__SUPPLIED MATERIAL__.

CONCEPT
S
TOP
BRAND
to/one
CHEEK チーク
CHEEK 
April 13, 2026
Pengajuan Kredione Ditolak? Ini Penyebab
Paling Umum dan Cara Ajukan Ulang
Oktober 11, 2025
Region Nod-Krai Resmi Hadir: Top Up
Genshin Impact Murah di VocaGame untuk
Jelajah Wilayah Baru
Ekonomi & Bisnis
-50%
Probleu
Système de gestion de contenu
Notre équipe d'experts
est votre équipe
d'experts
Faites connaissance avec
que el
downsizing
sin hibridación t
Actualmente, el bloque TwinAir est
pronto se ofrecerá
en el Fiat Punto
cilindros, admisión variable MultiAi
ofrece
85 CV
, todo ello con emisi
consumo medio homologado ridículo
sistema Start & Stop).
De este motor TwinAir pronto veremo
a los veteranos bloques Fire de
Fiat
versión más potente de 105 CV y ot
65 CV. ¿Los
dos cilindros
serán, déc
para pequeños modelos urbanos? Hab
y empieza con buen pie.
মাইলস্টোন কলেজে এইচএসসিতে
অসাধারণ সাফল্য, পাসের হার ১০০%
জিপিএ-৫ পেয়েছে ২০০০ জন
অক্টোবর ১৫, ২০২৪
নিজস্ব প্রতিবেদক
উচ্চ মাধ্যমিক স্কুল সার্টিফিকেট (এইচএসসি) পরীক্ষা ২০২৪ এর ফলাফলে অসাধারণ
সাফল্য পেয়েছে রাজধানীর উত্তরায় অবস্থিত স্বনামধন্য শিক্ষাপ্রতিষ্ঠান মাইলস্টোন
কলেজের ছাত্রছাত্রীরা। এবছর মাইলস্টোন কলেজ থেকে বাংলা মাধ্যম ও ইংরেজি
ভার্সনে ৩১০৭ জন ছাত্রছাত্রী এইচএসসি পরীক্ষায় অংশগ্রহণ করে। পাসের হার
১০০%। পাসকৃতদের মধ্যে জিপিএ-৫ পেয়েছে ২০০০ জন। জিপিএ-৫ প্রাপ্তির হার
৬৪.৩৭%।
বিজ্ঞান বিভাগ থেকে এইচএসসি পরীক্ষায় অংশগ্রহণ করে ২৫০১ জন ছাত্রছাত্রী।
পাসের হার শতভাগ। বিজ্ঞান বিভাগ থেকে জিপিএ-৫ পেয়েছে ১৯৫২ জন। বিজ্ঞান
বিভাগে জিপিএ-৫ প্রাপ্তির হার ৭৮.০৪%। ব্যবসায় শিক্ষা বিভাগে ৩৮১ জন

__BRIEF__. From the listing above, return every line that contains the word "cilindros".

__RESPONSE BELOW__.
cilindros, admisión variable MultiAi
dos cilindros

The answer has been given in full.